Сразу скажем, никаким историком он именоваться и права не имел. Ломоносов был дилетантом. Химик, физик, математик, естествоиспытатель, только не историк! Он в отечественной исторической науке мог называть себя историком лишь потому, что рядом и вовсе некого было поставить. Ниша, которую Ломоносов занимал, чем-то очень сходна с местом в этой науке современного нам А. Т. Фоменко, с одним лишь различием, что при всем дилетантизме Михайло Васильевич не дошел до того маразма, которым грешат выводы школы нашего современника. Ломоносов свято верил в величие русского духа, потому вывод немецких историков, прочитавших в летописях легендарное основание русского государства скандинавами, почел оскорблением. Так и возникла смешная, на мой взгляд, коллизия: ученым пришлось оправдываться перед дилетантом, что ничего дурного они и в мыслях не держали, но с той поры по отношению ученого к норманнской теории создания русского государства судили о степени его патриотизма. Такая вот совершенно дикая история с историей возникла в самом начале создания в России собственной исторической школы. Именно от Ломоносова и идет та святая мысль, что первые русы именовались так по речке Рось и вообще вели свое происхождение от роксоланов. И хотя последнее его утверждение сегодня вряд ли кто воспринимает серьезно, то первое бытует во многих исторических сочинениях и по сегодняшний день. А для школы Фоменко роксоланов замечательно заменили этруски, которые своим именем взывают к исторической памяти народа, по Фоменко, этруски, в переводе на современный язык, не что иное, как «это русские». Такие вот дела.

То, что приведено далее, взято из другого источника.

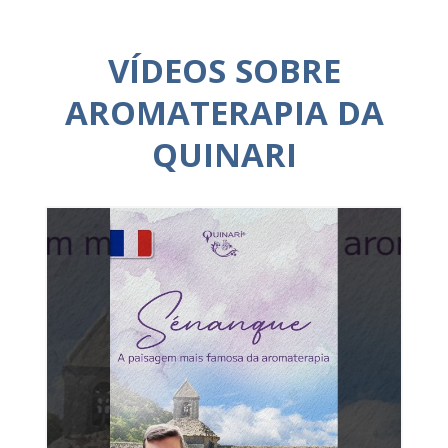
VÍDEOS SOBRE
AROMATERAPIA DA
QUINARI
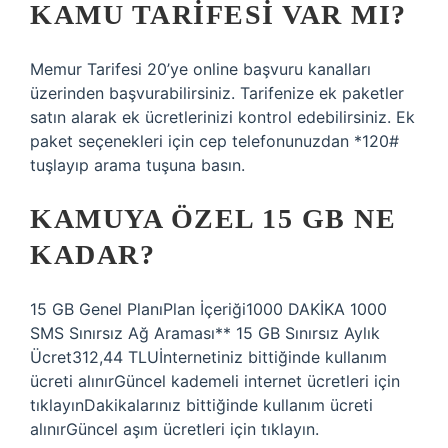
KAMU TARIFESI VAR MI?
Memur Tarifesi 20’ye online başvuru kanalları
üzerinden başvurabilirsiniz. Tarifenize ek paketler
satın alarak ek ücretlerinizi kontrol edebilirsiniz. Ek
paket seçenekleri için cep telefonunuzdan *120#
tuşlayıp arama tuşuna basın.
KAMUYA ÖZEL 15 GB NE
KADAR?
15 GB Genel PlanıPlan İçeriği1000 DAKİKA 1000
SMS Sınırsız Ağ Araması** 15 GB Sınırsız Aylık
Ücret312,44 TLUİnternetiniz bittiğinde kullanım
ücreti alınırGüncel kademeli internet ücretleri için
tıklayınDakikalarınız bittiğinde kullanım ücreti
alınırGüncel aşım ücretleri için tıklayın.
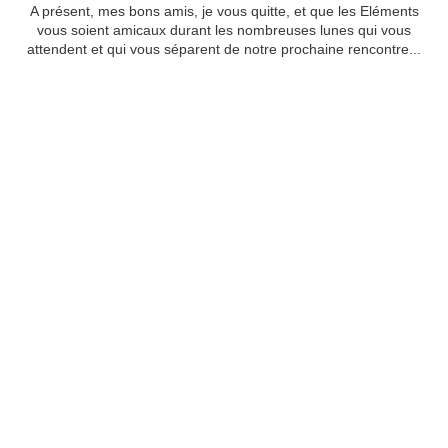
A présent, mes bons amis, je vous quitte, et que les Eléments
vous soient amicaux durant les nombreuses lunes qui vous
attendent et qui vous séparent de notre prochaine rencontre...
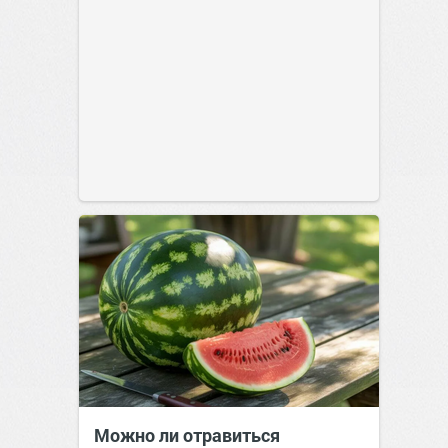
Можно ли отравиться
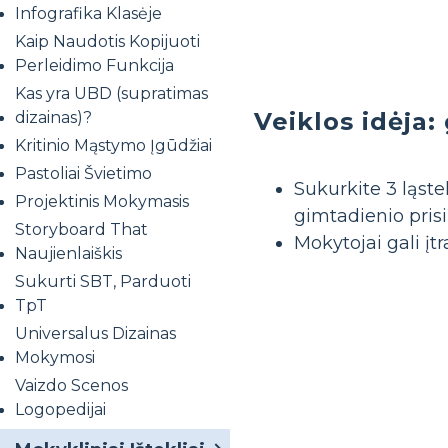
Infografika Klasėje
Kaip Naudotis Kopijuoti
Perleidimo Funkcija
Kas yra UBD (supratimas
Veiklos idėja
dizainas)?
Kritinio Mąstymo Įgūdžiai
Pastoliai Švietimo
Sukurkite 3 ląst
Projektinis Mokymasis
gimtadienio pris
Storyboard That
Mokytojai gali įt
Naujienlaiškis
Sukurti SBT, Parduoti
TpT
Universalus Dizainas
Mokymosi
Vaizdo Scenos
Logopedijai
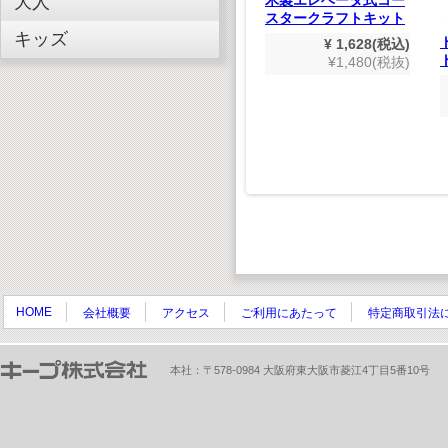
大人
スタークラフトキット
キッズ
すき
たのしいえいごのうた
¥ 1,628(税込)
(デジタルリマスター
¥1,480(税抜)
,980(税込)
版）
800(税抜)
¥ 1,980(税込)
¥1,800(税抜)
HOME
会社概要
アクセス
ご利用にあたって
特定商取引法
本社：〒578-0984 大阪府東大阪市菱江4丁目5番10号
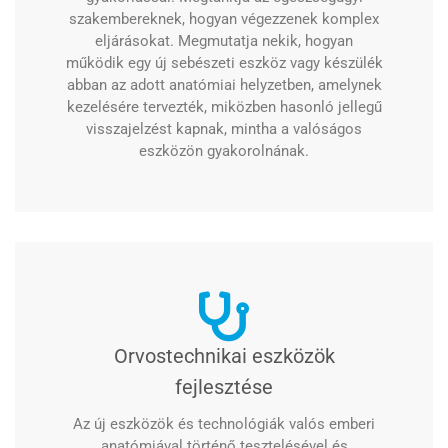
szakembereknek, hogyan végezzenek komplex
eljárásokat. Megmutatja nekik, hogyan
működik egy új sebészeti eszköz vagy készülék
abban az adott anatómiai helyzetben, amelynek
kezelésére tervezték, miközben hasonló jellegű
visszajelzést kapnak, mintha a valóságos
eszközön gyakorolnának.
Orvostechnikai eszközök
fejlesztése
Az új eszközök és technológiák valós emberi
anatómiával történő tesztelésével és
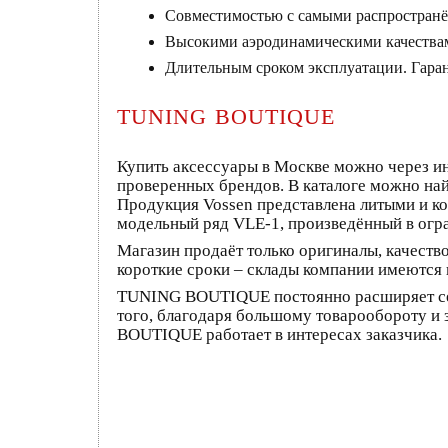
Совместимостью с самыми распространё
Высокими аэродинамическими качества
Длительным сроком эксплуатации. Гарант
TUNING BOUTIQUE
Купить аксессуары в Москве можно через 
проверенных брендов. В каталоге можно най
Продукция Vossen представлена литыми и к
модельный ряд VLE-1, произведённый в огр
Магазин продаёт только оригиналы, качество
короткие сроки – склады компании имеются 
TUNING BOUTIQUE постоянно расширяет сет
того, благодаря большому товарообороту и 
BOUTIQUE работает в интересах заказчика.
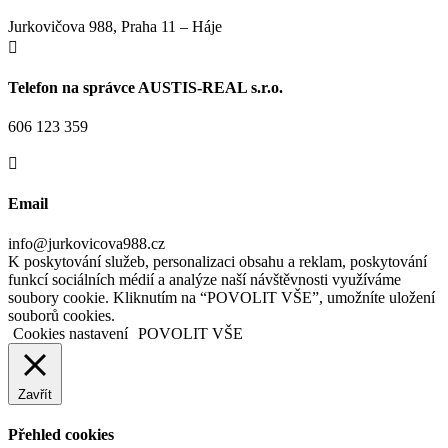
Jurkovičova 988, Praha 11 – Háje

Telefon na správce AUSTIS-REAL s.r.o.
606 123 359

Email
info@jurkovicova988.cz
K poskytování služeb, personalizaci obsahu a reklam, poskytování
funkcí sociálních médií a analýze naší návštěvnosti využíváme
soubory cookie. Kliknutím na “POVOLIT VŠE”, umožníte uložení
souborů cookies.
Cookies nastavení
POVOLIT VŠE
Zavřít
Přehled cookies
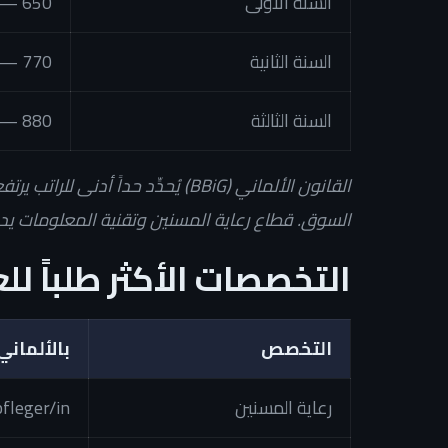
السنة الأولى
650 — 900 يورو
السنة الثانية
770 — 1,050 يورو
السنة الثالثة
880 — 1,200 يورو
القانون الألماني (BBiG) يُحدِّد 
السوق. قطاع رعاية المسنين وتقنية المعلومات يدف
التخصصات الأكثر طلباً لل
التخصص
بالألماني
رعاية المسنين
fleger/in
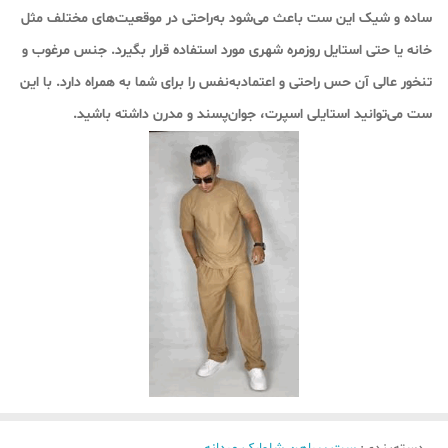
ساده و شیک این ست باعث می‌شود به‌راحتی در موقعیت‌های مختلف مثل
خانه یا حتی استایل روزمره شهری مورد استفاده قرار بگیرد. جنس مرغوب و
تنخور عالی آن حس راحتی و اعتمادبه‌نفس را برای شما به همراه دارد. با این
ست می‌توانید استایلی اسپرت، جوان‌پسند و مدرن داشته باشید.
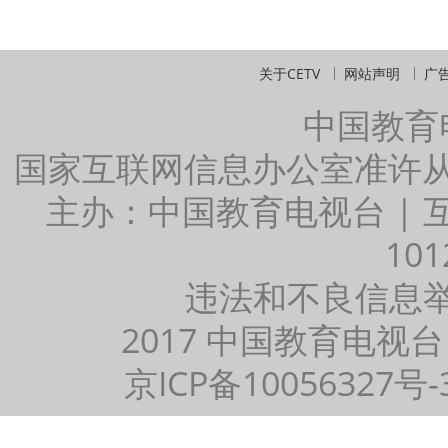
关于CETV
网站声明
广
中国教育
国家互联网信息办公室准许
主办：中国教育电视台 |
101
违法和不良信息举报：
2017 中国教育电视台
京ICP备10056327号-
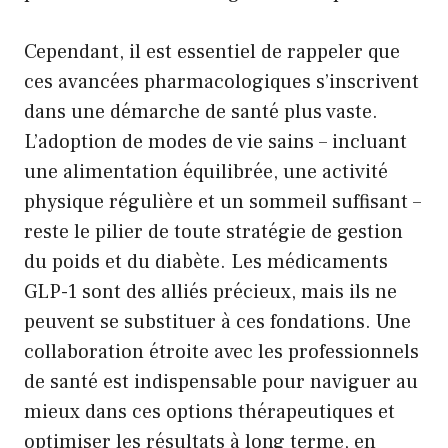
Cependant, il est essentiel de rappeler que
ces avancées pharmacologiques s’inscrivent
dans une démarche de santé plus vaste.
L’adoption de modes de vie sains – incluant
une alimentation équilibrée, une activité
physique régulière et un sommeil suffisant –
reste le pilier de toute stratégie de gestion
du poids et du diabète. Les médicaments
GLP-1 sont des alliés précieux, mais ils ne
peuvent se substituer à ces fondations. Une
collaboration étroite avec les professionnels
de santé est indispensable pour naviguer au
mieux dans ces options thérapeutiques et
optimiser les résultats à long terme, en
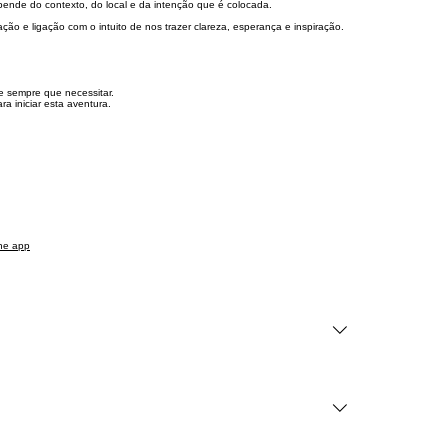
epende do contexto, do local e da intenção que é colocada.
ção e ligação com o intuito de nos trazer clareza, esperança e inspiração.
e sempre que necessitar.
a iniciar esta aventura.
he app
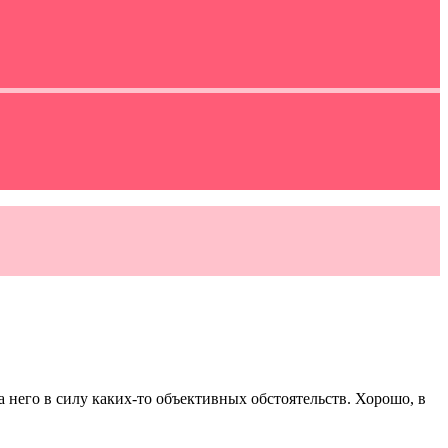
а него в силу каких-то объективных обстоятельств. Хорошо, в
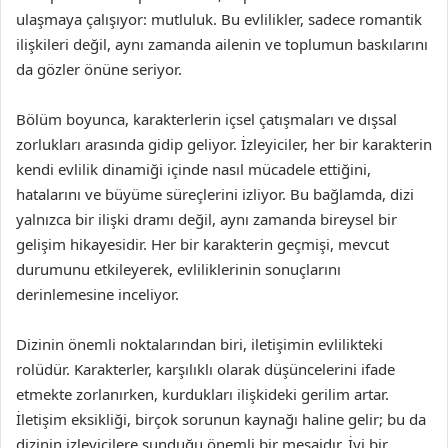
ulaşmaya çalışıyor: mutluluk. Bu evlilikler, sadece romantik
ilişkileri değil, aynı zamanda ailenin ve toplumun baskılarını
da gözler önüne seriyor.
Bölüm boyunca, karakterlerin içsel çatışmaları ve dışsal
zorlukları arasında gidip geliyor. İzleyiciler, her bir karakterin
kendi evlilik dinamiği içinde nasıl mücadele ettiğini,
hatalarını ve büyüme süreçlerini izliyor. Bu bağlamda, dizi
yalnızca bir ilişki dramı değil, aynı zamanda bireysel bir
gelişim hikayesidir. Her bir karakterin geçmişi, mevcut
durumunu etkileyerek, evliliklerinin sonuçlarını
derinlemesine inceliyor.
Dizinin önemli noktalarından biri, iletişimin evlilikteki
rolüdür. Karakterler, karşılıklı olarak düşüncelerini ifade
etmekte zorlanırken, kurdukları ilişkideki gerilim artar.
İletişim eksikliği, birçok sorunun kaynağı haline gelir; bu da
dizinin izleyicilere sunduğu önemli bir mesajdır. İyi bir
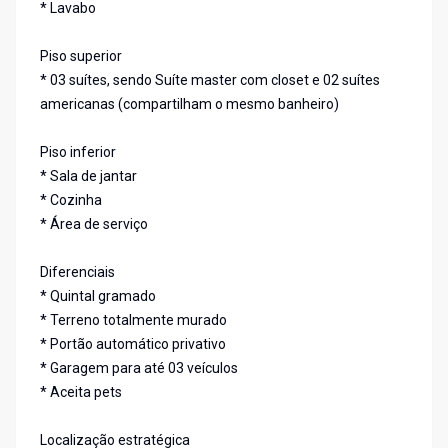
* Lavabo
Piso superior
* 03 suítes, sendo Suíte master com closet e 02 suítes
americanas (compartilham o mesmo banheiro)
Piso inferior
* Sala de jantar
* Cozinha
* Área de serviço
Diferenciais
* Quintal gramado
* Terreno totalmente murado
* Portão automático privativo
* Garagem para até 03 veículos
* Aceita pets
Localização estratégica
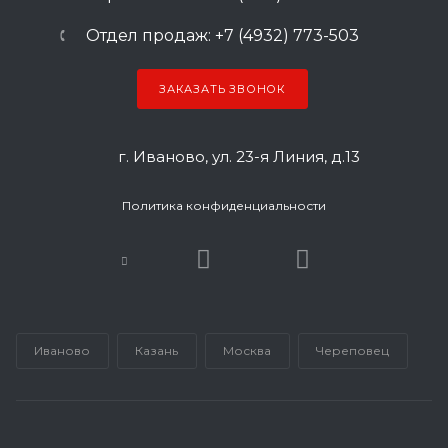
Отдел продаж: +7 (4932) 773-503
ЗАКАЗАТЬ ЗВОНОК
г. Иваново, ул. 23-я Линия, д.13
Политика конфиденциальности
Иваново
Казань
Москва
Череповец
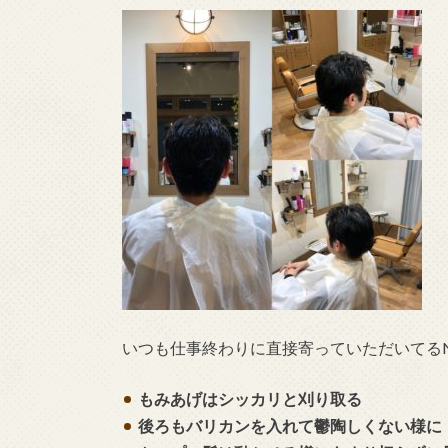
いつも仕事終わりに直接寄っていただいてる
もみあげはシッカリと刈り取る
後ろもバリカンを入れて鬱陶しくない様に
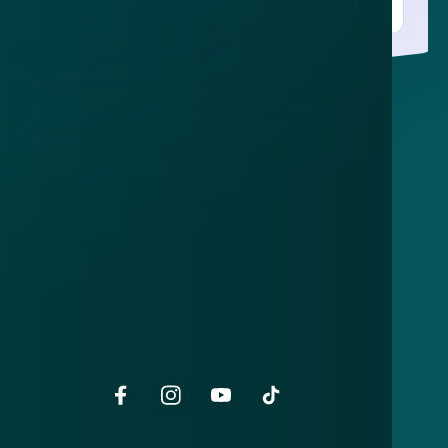
Over
Contact
Privacy statement
App
Algemene voorwaarden
Cookies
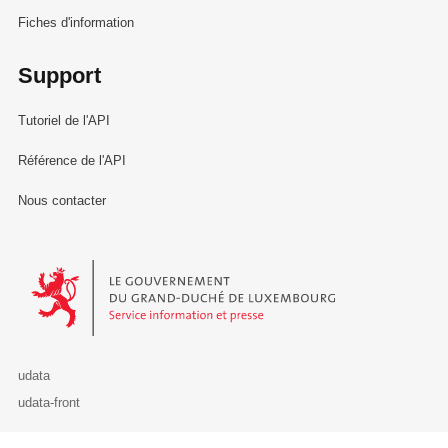
Fiches d'information
Support
Tutoriel de l'API
Référence de l'API
Nous contacter
Le Gouvernement du Grand-Duché de Luxembourg - Service Informa
udata
udata-front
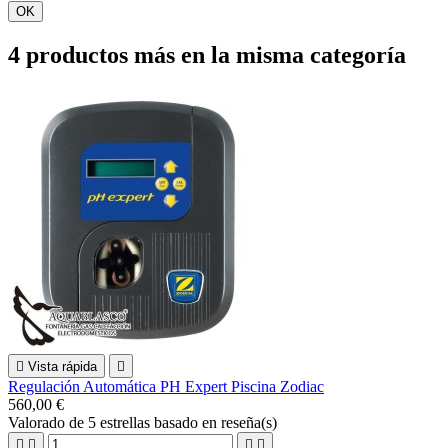
OK
4 productos más en la misma categoría

Vista rápida

Regulación Automática PH Expert Piscina Zodiac
560,00 €
Valorado
de 5 estrellas basado en
reseña(s)




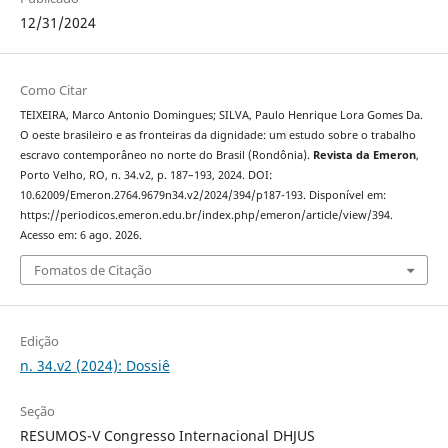
12/31/2024
Como Citar
TEIXEIRA, Marco Antonio Domingues; SILVA, Paulo Henrique Lora Gomes Da.
O oeste brasileiro e as fronteiras da dignidade: um estudo sobre o trabalho
escravo contemporâneo no norte do Brasil (Rondônia).
Revista da Emeron
,
Porto Velho, RO, n. 34.v2, p. 187–193, 2024. DOI:
10.62009/Emeron.2764.9679n34.v2/2024/394/p187-193. Disponível em:
https://periodicos.emeron.edu.br/index.php/emeron/article/view/394.
Acesso em: 6 ago. 2026.
Fomatos de Citação
Edição
n. 34.v2 (2024): Dossiê
Seção
RESUMOS-V Congresso Internacional DHJUS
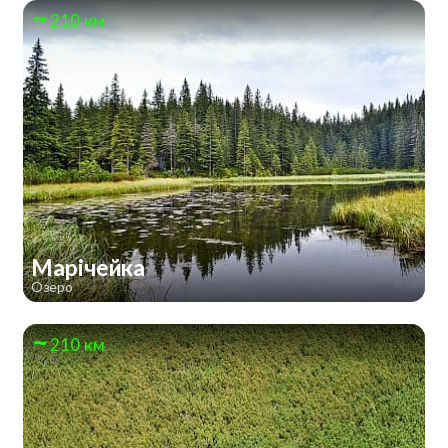
210 км
Марічейка
Озеро
210 км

Первым историком, который сумел свести воедино разрозненные местные летописи, был Василий Никитич Татищев (1686–1750). Именно он написал первое масштабное историческое сочинение – «Историю Российскую». Для написания этого труда Татищев прочел, обработал и систематизировал огромное количество древних материалов, четко следуя принятым в его время научным принципам. Его «История Российская» особенно ценна для нас уже потому, что за два с половиной века наука утратила в пожарах и прочих стихийных бедствиях немало документов, которые ученый держал в своих руках. Так что пересказ документов Татищевым иногда является единственным свидетельством, что таковые вообще существовали. Он разделил историю России на пять периодов: ранний, с IX по XII век, когда на Руси существовал один единовластный князь, передающий власть сыновьям; междоусобный (с XII века и по конец монголо-татарского ига), когда князья активно боролись друг с другом и тем ослабляли государство, пока оно не стало легкой добычей для восточного хищника и не было вынуждено провести несколько столетий под властью чужеземцев; период нового единовластия при Иване III и Иване IV (Грозном); период Смуты, когда снова начались междоусобицы и борьба за власть, что едва не закончилось новым завоеванием, но уже с Запада; и последний период восстановления единовластия при Алексее Михайловиче и Петре Великом, завершившийся созданием мощной Российской империи. Татищев видел русскую историю как постоянную смену единовластия и смуты (усобицы). Когда власть была способна объединить страну, государство развивалось и крепло, когда не была способна – дело шло к распаду и национальной трагедии. Но при жизни Татищев не увидел свои труды опубликованными: первый том его «Истории» вышел лишь через двадцать лет после его смерти, а последний – и вовсе через пятьдесят лет.